A former public school principal may spend up to 11 years in prison. Her crime? Pocketing P5,000 that was provided as financial assistance to the Taytay Elementary School in Virac, Catanduanes by the Office of the Vice Governor in the province. The money was used for the purchase of cement.
In 2023, Anchelita Sicio was convicted of falsification of public documents and malversation by the Virac Regional Trial Court Branch 42. Court records showed that in 2012, she faked a sales invoice for the purchase of 28 bags of cement costing P7,000 for the school when only eight bags were actually purchased for P2,000.
Sicio’s conviction was elevated to the Sandiganbayan, which rejected her appeal on Feb. 12.
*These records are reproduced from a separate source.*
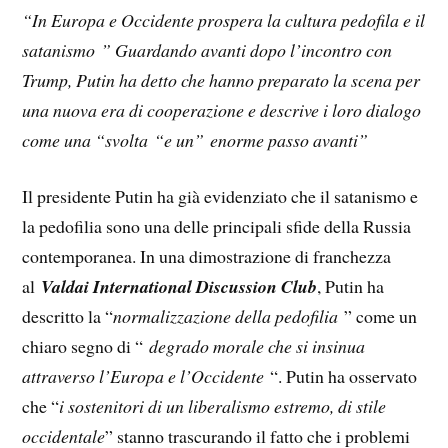
“In Europa e Occidente prospera la cultura pedofila e il
satanismo ” Guardando avanti dopo l’incontro con
Trump, Putin ha detto che hanno preparato la scena per
una nuova era di cooperazione e descrive i loro dialogo
come una “svolta “e un” enorme passo avanti”
Il presidente Putin ha già evidenziato che il satanismo e
la pedofilia sono una delle principali sfide della Russia
contemporanea. In una dimostrazione di franchezza
al
Valdai International Discussion Club
, Putin ha
descritto la “
normalizzazione della pedofilia
” come un
chiaro segno di “
degrado morale che si insinua
attraverso l’Europa e l’Occidente
“. Putin ha osservato
che “
i sostenitori di un liberalismo estremo, di stile
occidentale
” stanno trascurando il fatto che i problemi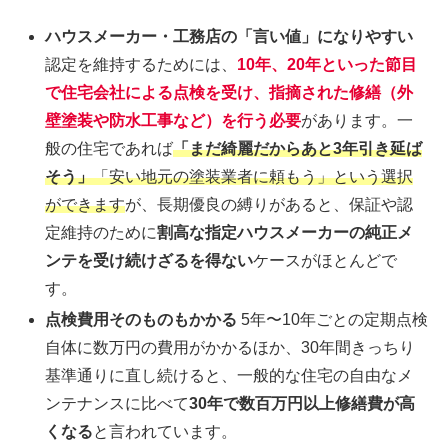
ハウスメーカー・工務店の「言い値」になりやすい
認定を維持するためには、
10年、20年といった節目
で住宅会社による点検を受け、指摘された修繕（外
壁塗装や防水工事など）を行う必要
があります。一
般の住宅であれば
「まだ綺麗だからあと3年引き延ば
そう」
「安い地元の塗装業者に頼もう」という選択
ができます
が、長期優良の縛りがあると、保証や認
定維持のために
割高な指定ハウスメーカーの純正メ
ンテを受け続けざるを得ない
ケースがほとんどで
す。
点検費用そのものもかかる
5年〜10年ごとの定期点検
自体に数万円の費用がかかるほか、30年間きっちり
基準通りに直し続けると、一般的な住宅の自由なメ
ンテナンスに比べて
30年で数百万円以上修繕費が高
くなる
と言われています。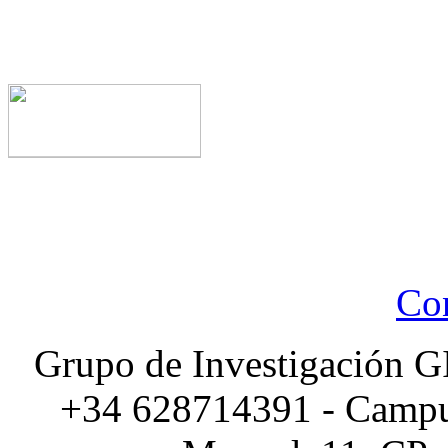
Con
Grupo de Investigación G
+34 628714391 - Campus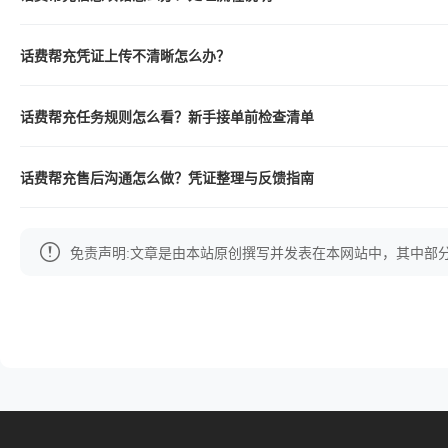
话费帮充凭证上传不清晰怎么办？
话费帮充任务规则怎么看？新手接单前检查清单
话费帮充售后沟通怎么做？凭证整理与反馈指南
免责声明:文章是由本站原创撰写并发表在本网站中，其中部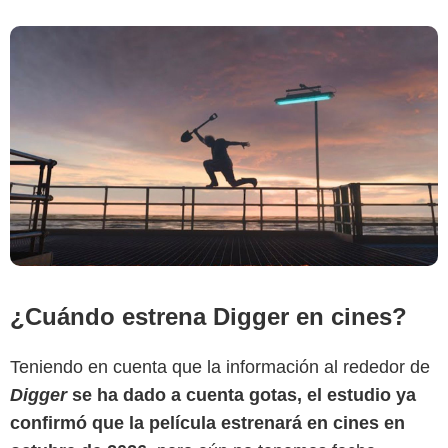
¿Cuándo estrena Digger en cines?
Teniendo en cuenta que la información al rededor de
Digger
se ha dado a cuenta gotas, el estudio ya
confirmó que la película estrenará en cines en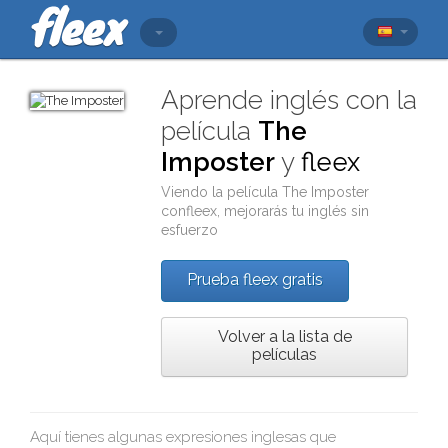
Aprende inglés con la
película
The
Imposter
y
fleex
Viendo la película
The Imposter
con
fleex
, mejorarás tu inglés sin
esfuerzo
Prueba fleex gratis
Volver a la lista de
películas
Aquí tienes algunas expresiones inglesas que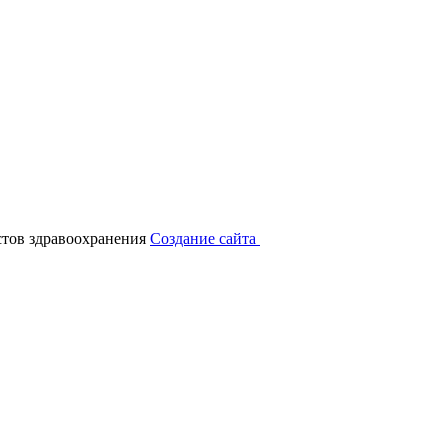
тов здравоохранения
Создание сайта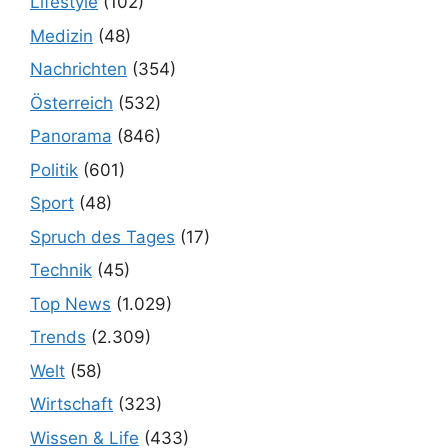
Lifestyle
(102)
Medizin
(48)
Nachrichten
(354)
Österreich
(532)
Panorama
(846)
Politik
(601)
Sport
(48)
Spruch des Tages
(17)
Technik
(45)
Top News
(1.029)
Trends
(2.309)
Welt
(58)
Wirtschaft
(323)
Wissen & Life
(433)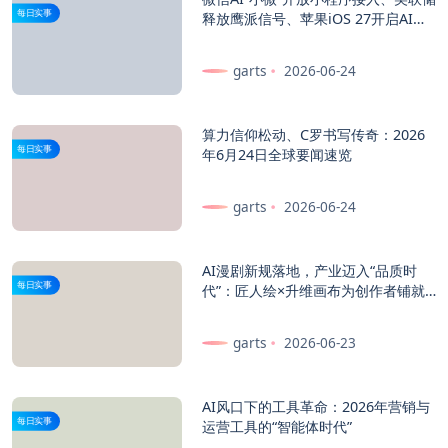
每日实事
释放鹰派信号、苹果iOS 27开启AI新
纪元——2026年6月科技与财经要闻
速览
garts
2026-06-24
算力信仰松动、C罗书写传奇：2026
每日实事
年6月24日全球要闻速览
garts
2026-06-24
AI漫剧新规落地，产业迈入“品质时
每日实事
代”：匠人绘×升维画布为创作者铺就
合规创作之路
garts
2026-06-23
AI风口下的工具革命：2026年营销与
每日实事
运营工具的“智能体时代”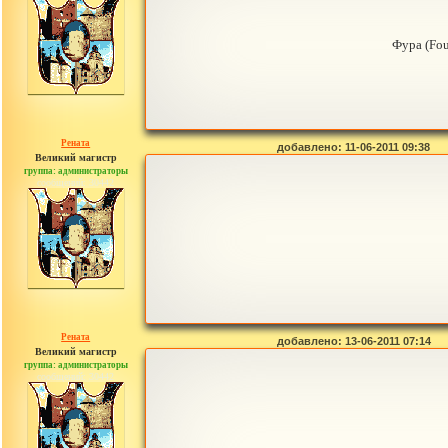
Фура (Fo
Рената
добавлено: 11-06-2011 09:38
Великий магистр
группа: администраторы
сообщений: 30442
Рената
добавлено: 13-06-2011 07:14
Великий магистр
группа: администраторы
сообщений: 30442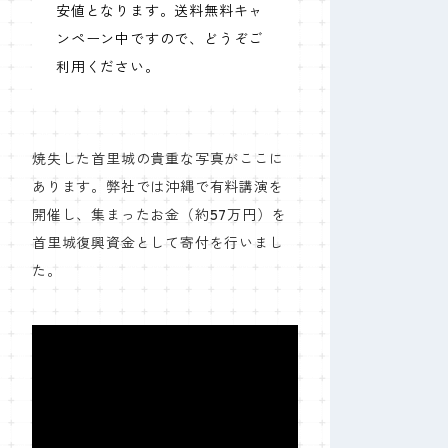
安値となります。送料無料キャ
ンペーン中ですので、どうぞご
利用ください。
焼失した首里城の貴重な写真がここに
あります。弊社では沖縄で有料講演を
開催し、集まったお金（約57万円）を
首里城復興資金として寄付を行いまし
た。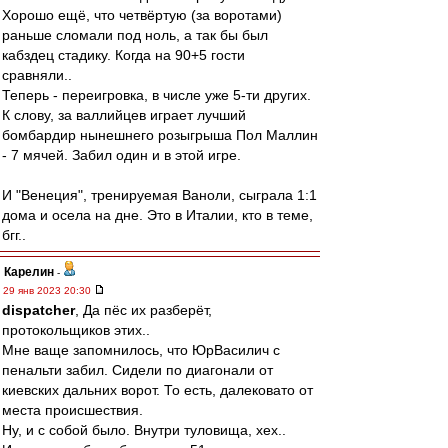
Хорошо ещё, что четвёртую (за воротами)
раньше сломали под ноль, а так бы был
кабздец стадику. Когда на 90+5 гости
сравняли..
Теперь - переигровка, в числе уже 5-ти других.
К слову, за валлийцев играет лучший
бомбардир нынешнего розыгрыша Пол Маллин
- 7 мячей. Забил один и в этой игре.
И "Венеция", тренируемая Ваноли, сыграла 1:1
дома и осела на дне. Это в Италии, кто в теме,
бгг..
Карелин
-
29 янв 2023 20:30
dispatcher
, Да пёс их разберёт,
протокольщиков этих..
Мне ваще запомнилось, что ЮрВасилич с
пенальти забил. Сидели по диагонали от
киевских дальних ворот. То есть, далековато от
места происшествия.
Ну, и с собой было. Внутри туловища, хех..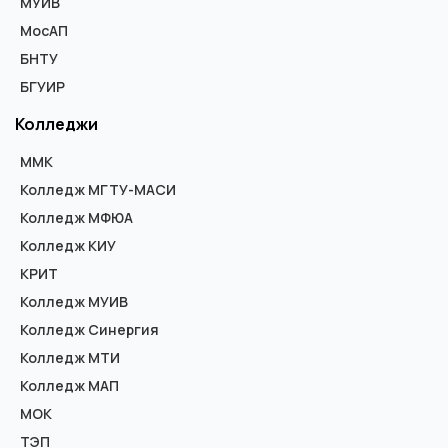
МУИВ
МосАП
БНТУ
БГУИР
Колледжи
ММК
Колледж МГТУ-МАСИ
Колледж МФЮА
Колледж КИУ
КРИТ
Колледж МУИВ
Колледж Синергия
Колледж МТИ
Колледж МАП
МОК
ТЭП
In a country where graft has become endemic, it’s good to see government workers being penalized for misusing public funds. But it would be even better if the big fish involved in large-scale corruption could also be brought to justice. Those who steal billions or systematically plunder public coffers, however, often don’t even spend a single moment behind bars. Even when convicted, they are immediately pardoned, and are even allowed to return to public office.
A week ago, a former official of the Department of Environment and Natural Resources office in what is now the Bangsamoro region was also sentenced to a maximum combined prison term of 112 years for the anomalous procurement of P3.76 million in office supplies in 2010.
Meanwhile, anti-graft crusaders have pointed out that multimillion-peso kickbacks for public works projects have become the kalakaran or norm. Worse, the crusaders lament that politicians not only earmark the projects for public funding and choose the contractors, but now also own the companies that carry out the projects including those for flood control and road works.
Such projects cost billions – public funds that are lost annually to corruption. The P5,000 pocketed by Sicio is not even enough to buy a week’s worth of gasoline for the thieves in high office and their convoys of security escorts. But the big fish are never caught.
In this country, tragically, there are two types of justice: one for ordinary people who are mostly penny-ante offenders like Anchelita Sicio, and another for the plunderers who occupy high public office.